NUR-SULTAN – Kazakhstan’s Economy of Simple Things programme will create 16,000 jobs by 2025. The programme, launched in March, received 600 billion tenge (US$1.55 billion) to develop domestic production of daily consumed goods and services.
Twenty billion tenge (US$516.3 million) will be devoted to agriculture and 400 billion tenge (US$1.03 billion) to support the processing industry and service sector.
“It is important to note that the funds were allocated for the entire country with no peg to the regions. The regional office will consider projects across the country,” said Damu Business Development Fund Regional Director Nursultan Abdulla at an Aug. 14 briefing.
Businesses can apply for lending through the country’s nine second-tier banks.
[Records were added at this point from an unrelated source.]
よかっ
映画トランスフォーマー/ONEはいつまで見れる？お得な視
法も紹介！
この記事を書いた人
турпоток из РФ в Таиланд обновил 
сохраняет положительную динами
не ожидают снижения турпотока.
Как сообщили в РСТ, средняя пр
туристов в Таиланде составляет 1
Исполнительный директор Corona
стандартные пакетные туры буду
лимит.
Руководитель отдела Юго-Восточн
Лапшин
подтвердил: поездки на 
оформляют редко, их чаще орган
Large, small and medium-sized businesses producing goods on the 365-item priority list are eligible for loans.
“Among them are food products, processed products in the agricultural sector, furniture, plastic products and clothing. The programme also includes the reconstruction and construction of student dormitories, schools and preschool institutions and creation of wholesale distribution centres to store agricultural products,” he said.
The interest rate will be up to 15 percent for a maximum of seven years. The Damu Fund will subsidise nine percent.
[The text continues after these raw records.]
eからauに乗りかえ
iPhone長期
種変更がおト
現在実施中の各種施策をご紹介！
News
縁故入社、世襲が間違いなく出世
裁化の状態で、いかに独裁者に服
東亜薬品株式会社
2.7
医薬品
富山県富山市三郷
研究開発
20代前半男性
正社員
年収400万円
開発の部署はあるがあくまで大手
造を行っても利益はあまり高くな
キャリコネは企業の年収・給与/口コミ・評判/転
The loans are given for investment and working capital, said Abdulla. There is no limit to the amount businesses can request.
Businesses will also need to either retain or create more jobs or ensure 10-percent revenue growth after two years.
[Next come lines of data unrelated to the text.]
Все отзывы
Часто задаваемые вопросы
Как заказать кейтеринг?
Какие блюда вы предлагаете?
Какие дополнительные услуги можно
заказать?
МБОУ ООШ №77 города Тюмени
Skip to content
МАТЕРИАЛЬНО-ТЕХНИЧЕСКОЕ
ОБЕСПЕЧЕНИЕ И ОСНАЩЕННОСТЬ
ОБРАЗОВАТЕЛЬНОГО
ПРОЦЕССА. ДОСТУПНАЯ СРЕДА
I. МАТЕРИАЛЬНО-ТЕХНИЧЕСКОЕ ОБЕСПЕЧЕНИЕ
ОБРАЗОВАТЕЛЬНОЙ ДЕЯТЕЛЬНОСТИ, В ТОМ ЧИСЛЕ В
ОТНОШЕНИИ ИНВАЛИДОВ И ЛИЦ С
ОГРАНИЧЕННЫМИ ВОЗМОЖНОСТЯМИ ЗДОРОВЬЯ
“The financing and subsidising term for the loan taken for investments purposes is up to seven years and for the working capital up to three years. At the same time, the ratio is 50-50,” he said.
The fund also provides guarantees that can help businesses ensure sufficient collateral.
“Businesses can obtain up to a 50-percent guarantee on loans of three billion tenge (US$7.7 million) or less and 20 percent on loans of three (US$7.7 million) to five billion tenge (US$12.9 million). All guarantees are free,” he said.
Four subsidy agreements for 1.5 billion tenge (US$3.8 million) were signed in the capital and four agreements for 275 million tenge (US$709,926) granted guarantees worth 105 million tenge (US$271,062).
“Two projects worth 6.3 billion tenge (US$16.3 million) are under consideration and 15 projects worth 3.5 billion tenge (US$9 million) receive support from the fund consultants,” said Abdulla.
The regional project office, which supports programme participants from developing a business plan to financing, operates in the capital, said Nur-Sultan City Business Chamber head Almat Dzhunussov. It includes representatives of the city’s investment and business development department, Damu Fund and second-tier banks.
Small and medium-sized enterprises (SMEs) are the key driver of economic growth, said Nur-Sultan City Investment and Business Development division head Yerlan Bekmurzayev.
SMEs represented 27.8 percent of Kazakh businesses in 2018 and the government is seeking to reach 30-35 percent by 2025. More than three million people, nearly 30 percent of the country’s working population, run SMEs.
“The share of SMEs in the capital is 58.8 percent. This is the highest share across the country and we are proud to pass the 50 percent threshold,” he said.
City officials are now working to determine the site for additional special economic zones (SEZs) in the capital to provide more space for businesses. The capital currently has two – Astana-New City and Astana Technopolis.